May 6, 2026
In today’s industrial landscape, predictive maintenance has emerged as an essential strategic solution, enabling companies to anticipate problems before they even occur, thereby optimizing operations and extending the service life of equipment. Tebe, always at the forefront of innovation, is now making a significant contribution to this evolution through its advanced Torque Sensor.
Tebe's torque sensor is essential for companies facing challenges related to shaft breakage in their machines. All failures associated with this critical issue can be effectively monitored and managed with the use of this sensor.
The device measures and analyzes the force applied to the shaft, providing data that allows not only for the identification of excessive torque at specific times of the day, but also for estimating the shaft’s service life. This information is valuable for preventing catastrophic failures and optimizing equipment performance, ensuring greater safety and efficiency in your industrial operations.
Tebe’s Torque Sensor is a masterpiece of modern engineering. It uses strain gauges—highly sensitive devices installed directly on the machine shaft—to measure shear force. This signal is then processed by a smart module, which contains a microcontroller with Bluetooth capability, transmitting the data to a receiver (gateway). This gateway, in turn, sends the information to the cloud, accessible in real time via the IoTebe platform.
Installing this sensor is relatively simple and does not require any structural modifications to the equipment, as the strain gauge and the module are mounted directly on the shaft.
An oil and gas company was facing recurring failure issues with the coupling on a motor-fan unit. This coupling would fail after approximately 200 hours of operation, directly impacting production. The operation of this equipment was vital, accounting for 70% of production capacity. When the coupling failed, production dropped dramatically to just 30% of capacity.
To resolve the issue, the Tebe torque sensor was installed in the critical area where failures occur.
Communication between the module installed on the shaft and the gateway was via Bluetooth, with the gateway located near the module to ensure efficient data transmission.
Initially, torque monitoring was performed during equipment startup, from 0 rpm up to the rated speed of approximately 900 rpm. The graph below shows how the torque fluctuated abnormally around a mean line, indicating an unexpected condition.
A detailed analysis of the ramp-up phase revealed that the torque fluctuation was periodic, with a frequency of approximately 16 Hz.
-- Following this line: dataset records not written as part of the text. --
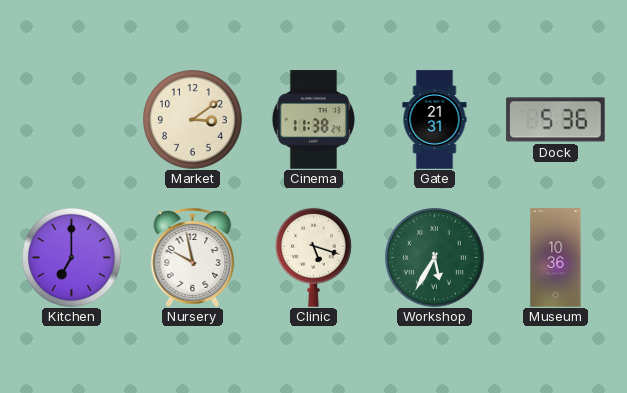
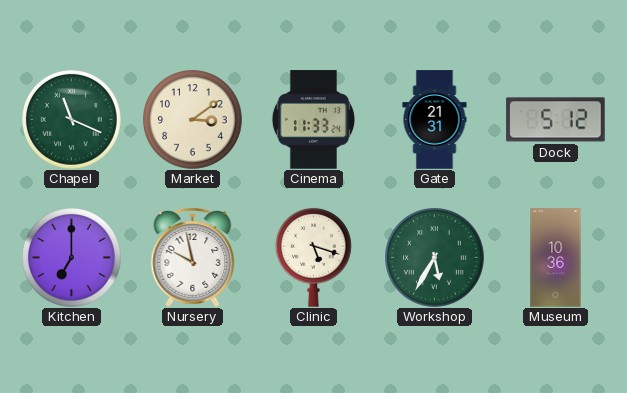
Chapel: none -> 11:19
Cinema: 11:38 -> 11:33
Dock: 5:36 -> 5:12
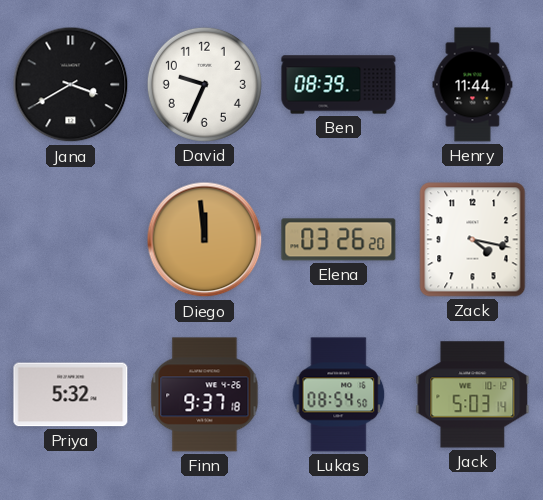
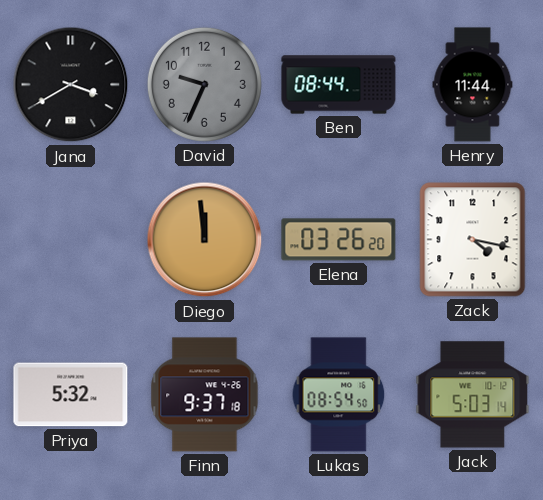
David dial: white -> grey
Ben: 08:39 -> 08:44
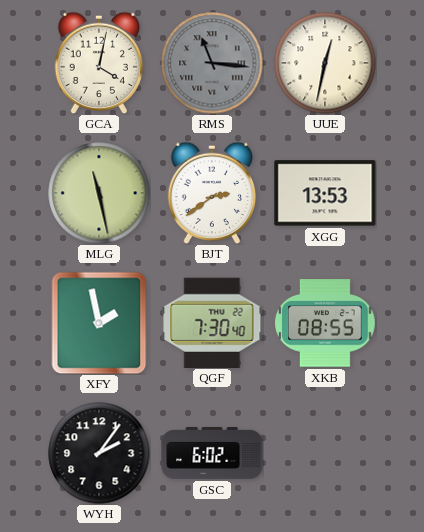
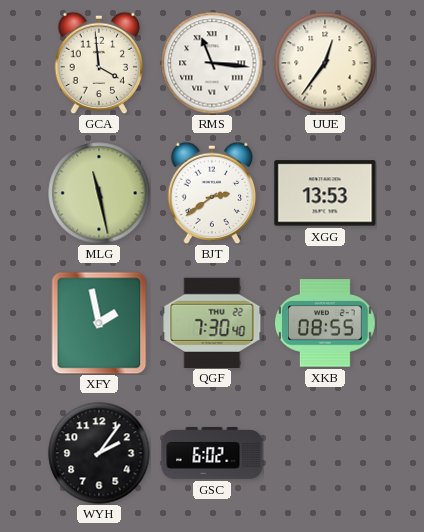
GCA: 4:02 -> 3:59
RMS dial: grey -> white
UUE: 12:32 -> 12:36
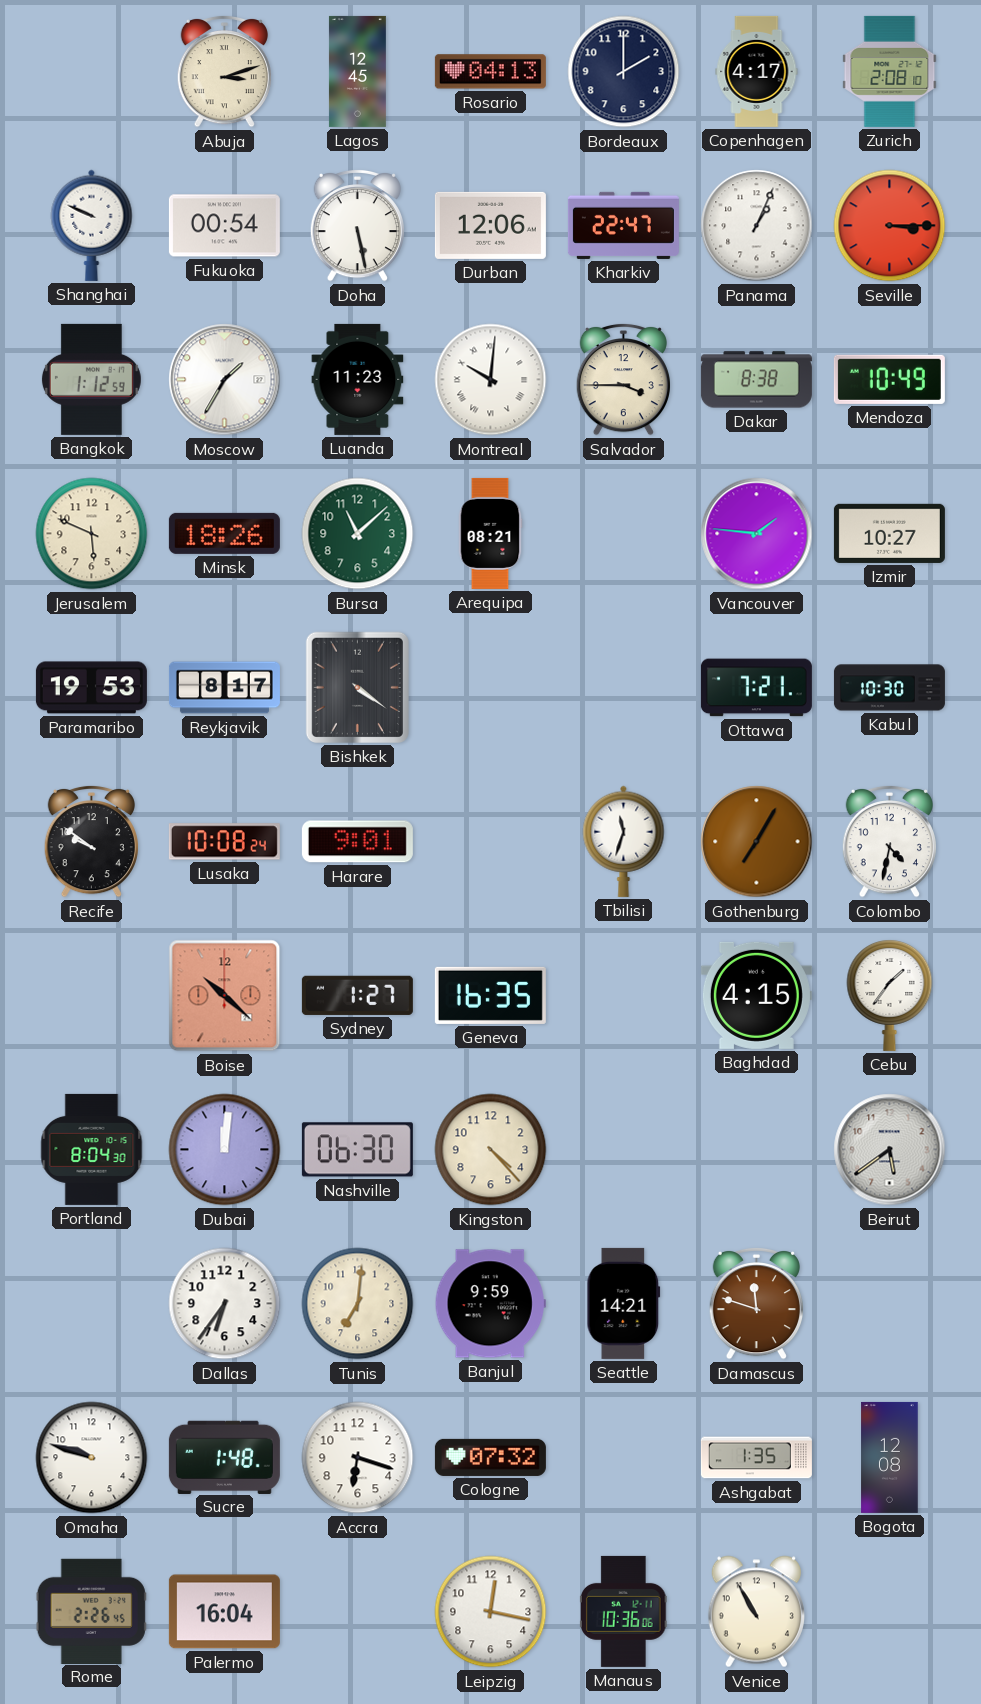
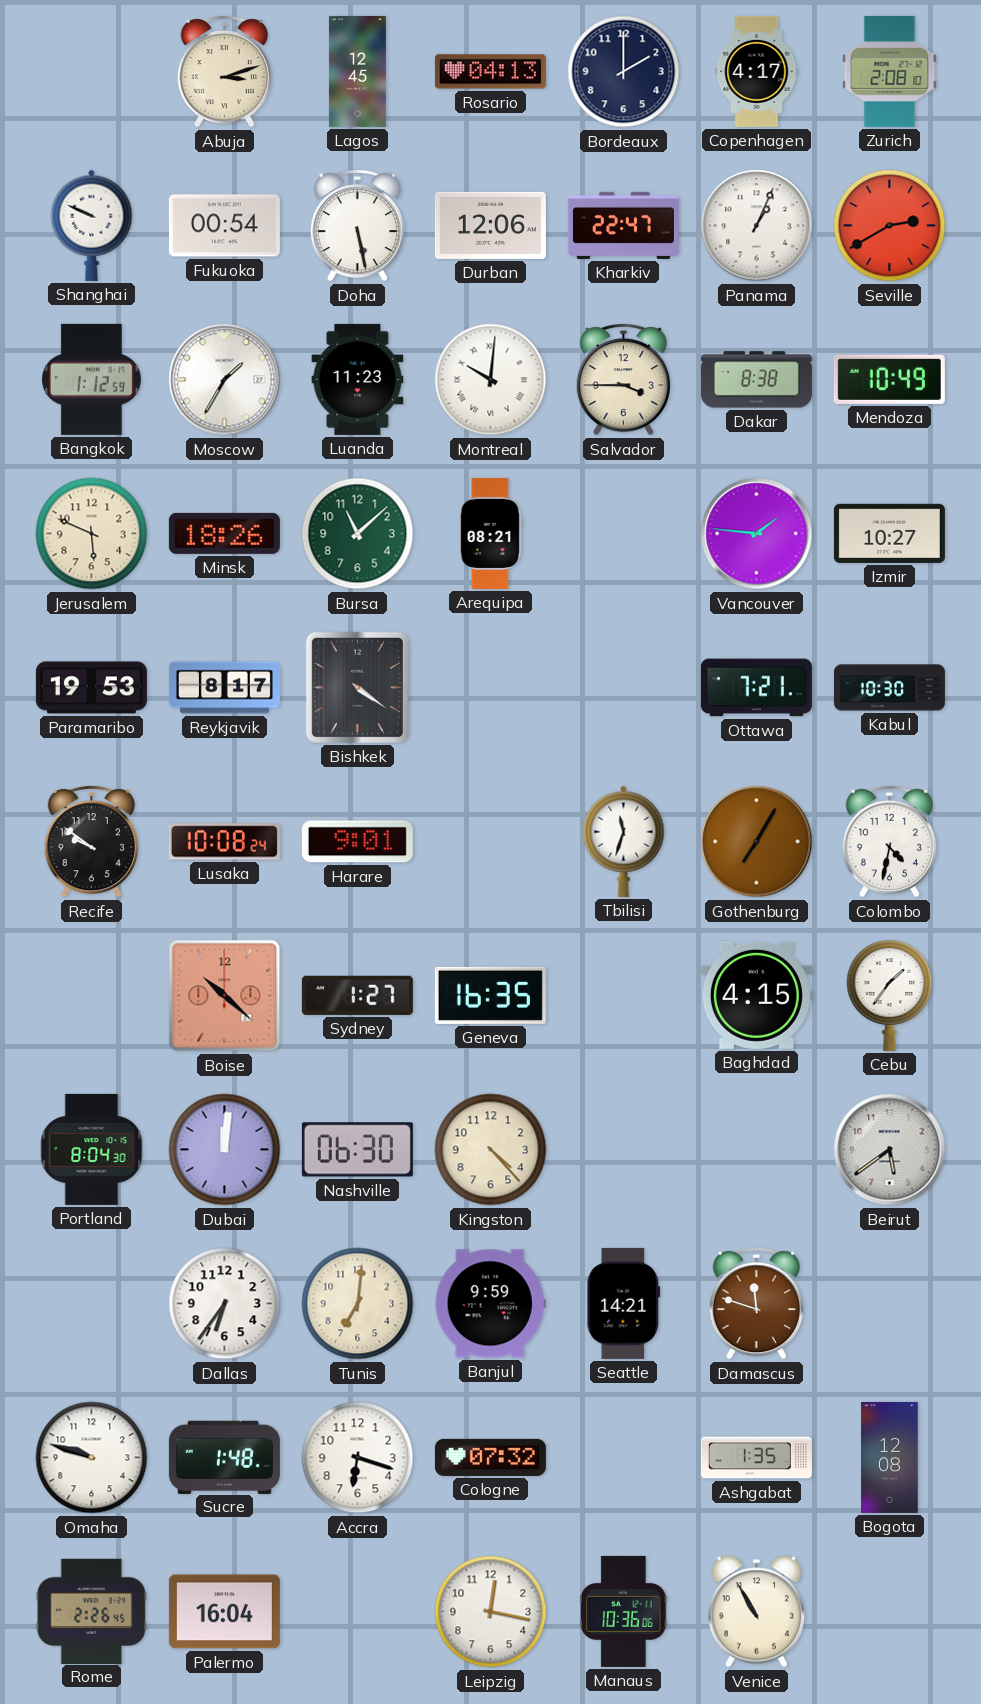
Seville: 3:15 -> 2:40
This frequency matched the natural torsional frequency of the fan rotor, as identified in the equipment’s design.
As a result, the rotor’s natural torsional frequency was being excited, which meant that the shaft was experiencing “jerks” or “impacts.” This caused the shaft to oscillate and increased the stresses acting on it, leading to fatigue failure after only a short period of operation.
The natural torsional frequency is a very important parameter to calculate and monitor in rotor and shaft designs, and one of the factors that can cause this resonance effect is the frequency converter.
By adjusting the inverter's speed control parameters, new torque measurements were taken during the machine's acceleration phase.
The adjustment drastically reduced torque fluctuations, thereby mitigating the alternating stresses that were causing the coupling to fail.
To validate the improvements, a finite element analysis (FEA) was performed to analyze stresses and fatigue life under both conditions. Finite element analysis can simulate the behavior of a geometry, yielding stress, strain, and displacement responses, and contributing to proper sizing and failure analysis.
The initial analysis, using the inverter's original parameters, yielded a fatigue safety factor of 0.87, indicating failure before 10 million cycles.
With the new inverter parameters, the safety factor has increased to 1.20, eliminating the risk of failure.
The study concluded that the rotor resonance was caused by the inverter’s control parameters and could be mitigated through appropriate adjustments. Tebe’s torque sensor was indispensable for identifying the root cause of the problem. Unlike alternative methods, such as measuring motor voltage or current—which would not have captured the specific torque oscillations responsible for exciting the natural torsional frequency—the sensor’s advanced technology enabled an accurate diagnosis.
In this scenario, Tebe’s torque sensor has proven to be a valuable and unique tool for identifying and resolving critical failures. It provides detailed insights and continuous monitoring, which are essential for ensuring the longevity and reliability of vital system components. This capability underscores the superiority and innovation of this technology in complex industrial environments.